Accordingly, I think the equity markets should grudgingly work their way higher, even though I remain cautiously positioned. Given that cautionary stance, I favor the strategy of buying high quality, dividend paying stocks combined with special situation income funds like Putnam’s Diversified Income Fund (PDINX/$8.10). And this week we get another special situation income fund from my friends at WisdomTree for your consideration. To wit, on Tuesday WisdomTree Emerging Markets Local Debt Fund (symbol: ELD) is slated to begin trading. It will contain emerging market debt with a duration of between 4 – 5 years and will be denominated in that country’s local currency. As always, terms and details should be vetted before purchase.
Speaking to stocks, I was interested to see a number of the names I have been using make it into a list compiled by Jim Grant of Grant’s Interest Rate Observer. To make said list, a company had to be U.S. domiciled, have a market capitalization of more than $5 billion, a return on equity of greater than 15% (for the latest fiscal or calendar year), a dividend yield greater than 2%, a debt-to-assets ratio of less than 35%, and a price-to-earnings ratio of less than 15. These are the names from Raymond James’ research universe that made the grade: Exxon Mobil (XOM/$61.97/Outperform), Wal-Mart (WMT/$51.79/Strong Buy), Johnson & Johnson (JNJ/$59.96/Outperform), Intel (INTC/$20.65/Outperform), Abbott Labs (ABT/$50.57/Outperform), Aflac (AFL/$50.75/Outperform), Chubb (CB/$53.76/Outperform), Diamond Offshore (DO/$66.43/Market Perform), and Darden (DRI/$41.82/Market Perform).
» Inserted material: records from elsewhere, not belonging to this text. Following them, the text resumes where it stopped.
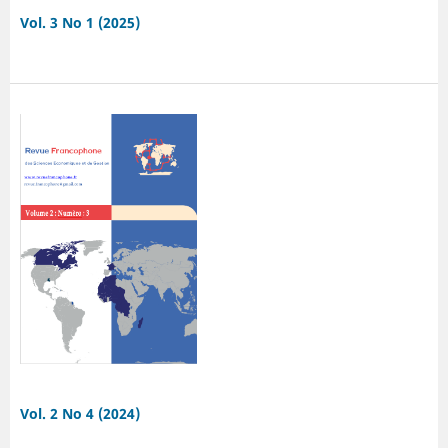
Vol. 3 No 1 (2025)
Vol. 2 No 4 (2024)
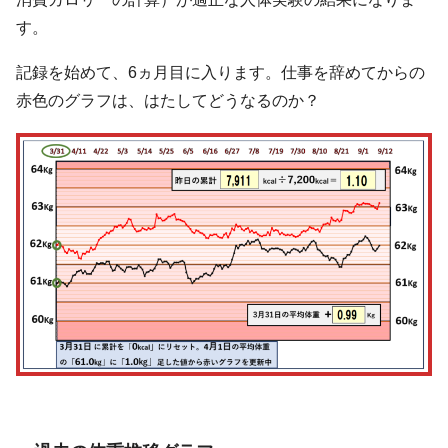
す。
記録を始めて、6ヵ月目に入ります。仕事を辞めてからの
赤色のグラフは、はたしてどうなるのか？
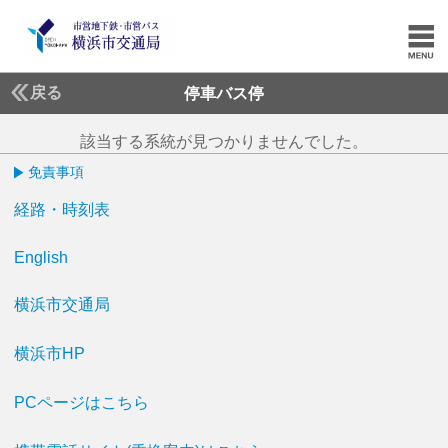
戻る
停車バス停
該当する系統が見つかりませんでした。
免責事項
経路・時刻表
English
横浜市交通局
横浜市HP
PCページはこちら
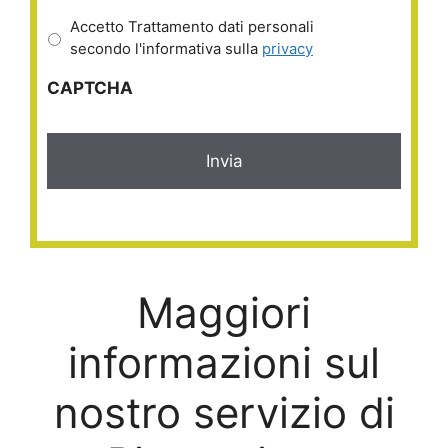
Accetto Trattamento dati personali
secondo l'informativa sulla
privacy
CAPTCHA
Maggiori
informazioni sul
nostro servizio di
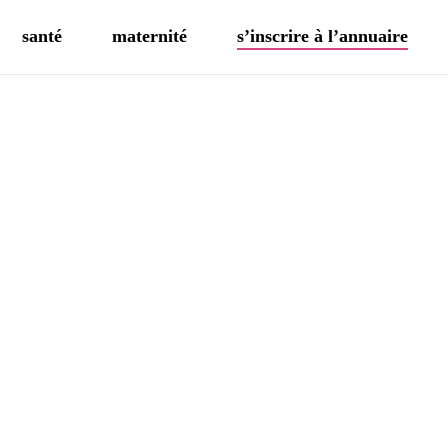
santé
maternité
s’inscrire à l’annuaire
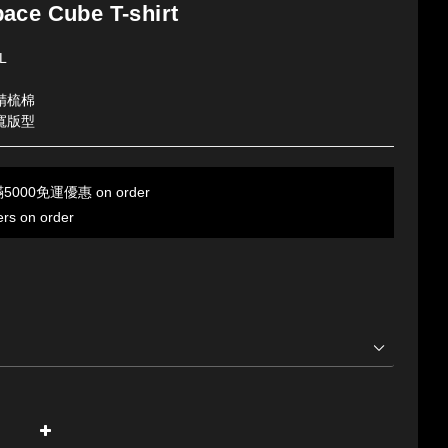
ace Cube T-shirt
XL
支精梳棉
寬版型
00免運優惠 on order
ers on order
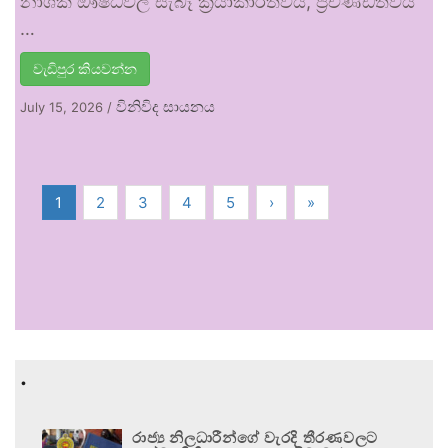
නාශක ඖෂධවල සැබෑ ක්‍රියාකාරීත්වය, ප්‍රචණ්ඩත්වය
…
වැඩිපුර කියවන්න
විනිවිද සායනය
July 15, 2026
/
1
2
3
4
5
›
»
.
රාජ්‍ය නිලධාරීන්ගේ වැරදි තීරණවලට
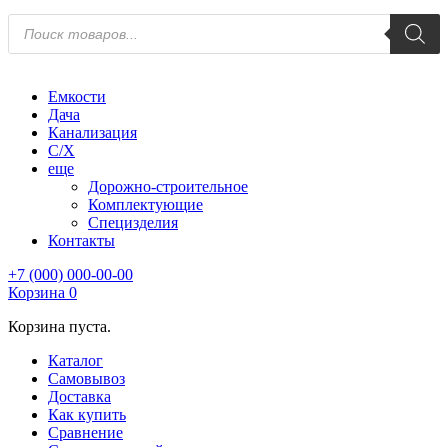
Поиск
товаров
Емкости
Дача
Канализация
С/Х
еще
Дорожно-строительное
Комплектующие
Специзделия
Контакты
+7 (000) 000-00-00
Корзина
0
Корзина пуста.
Каталог
Самовывоз
Доставка
Как купить
Сравнение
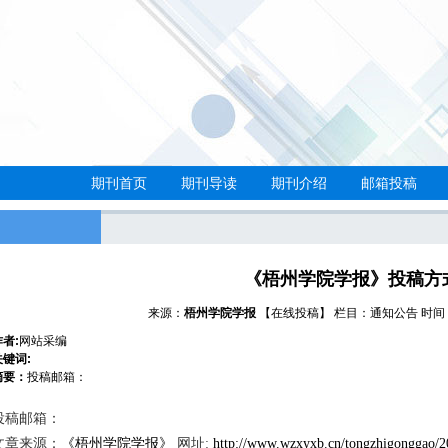
期刊首页
期刊导读
期刊介绍
邮箱投稿
《梧州学院学报》投稿方
来源：
梧州学院学报
【在线投稿】
栏目：
通知公告
时间：2
作者:
网站采编
关键词:
摘要：
投稿邮箱：
投稿邮箱：
文章来源：
《梧州学院学报》
网址:
http://www.wzxyxb.cn/tongzhigonggao/2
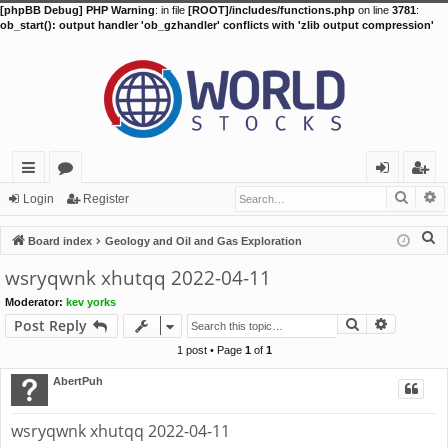
[phpBB Debug] PHP Warning
: in file
[ROOT]/includes/functions.php
on line
3781
:
ob_start(): output handler 'ob_gzhandler' conflicts with 'zlib output compression'
Searc
A
ui
or
og
eg
Login
Register
ck
u
in
ist
S
Board index
Geology and Oil and Gas Exploration
lin
m
er
e
wsryqwnk xhutqq 2022-04-11
a
ks
s
Moderator:
kev yorks
r
Search
Advance
Post Reply
c
h
1 post • Page
1
of
1
AbertPuh
wsryqwnk xhutqq 2022-04-11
The call for this week: The earning’s yield (E/P) on the S&P 500 is currently 6.6%, which is the highest in 15 years, while the spread between the earning’s yield and the 30-year Treasury Bond is the widest in 30 years. Accordingly, I favor the strategy of buying high quality, dividend paying stocks combined with special situation income funds like Putnam’s Diversified Income Fund (PDINX/$8.10). Last week the DJIA tested, and held, support. Meanwhile, the Transports are trying to break out to the upside. All of this should lead the equity markets higher.